- [Work required]:
If a record holds a picture, drop the picture and copy everything else exactly.

+--

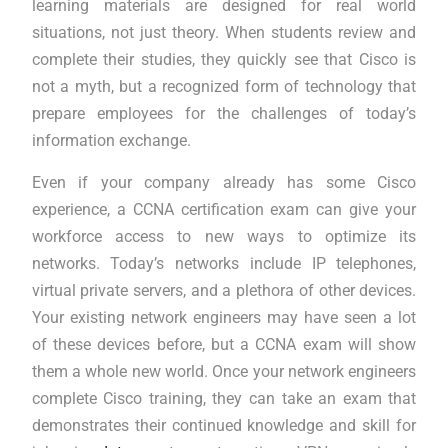
learning materials are designed for real world
situations, not just theory. When students review and
complete their studies, they quickly see that Cisco is
not a myth, but a recognized form of technology that
prepare employees for the challenges of today’s
information exchange.
Even if your company already has some Cisco
experience, a CCNA certification exam can give your
workforce access to new ways to optimize its
networks. Today’s networks include IP telephones,
virtual private servers, and a plethora of other devices.
Your existing network engineers may have seen a lot
of these devices before, but a CCNA exam will show
them a whole new world. Once your network engineers
complete Cisco training, they can take an exam that
demonstrates their continued knowledge and skill for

+--

- [Completed task]:
learning materials are designed for real world
situations, not just theory. When students review and
complete their studies, they quickly see that Cisco is
not a myth, but a recognized form of technology that
prepare employees for the challenges of today’s
information exchange.
Even if your company already has some Cisco
experience, a CCNA certification exam can give your
workforce access to new ways to optimize its
networks. Today’s networks include IP telephones,
virtual private servers, and a plethora of other devices.
Your existing network engineers may have seen a lot
of these devices before, but a CCNA exam will show
them a whole new world. Once your network engineers
complete Cisco training, they can take an exam that
demonstrates their continued knowledge and skill for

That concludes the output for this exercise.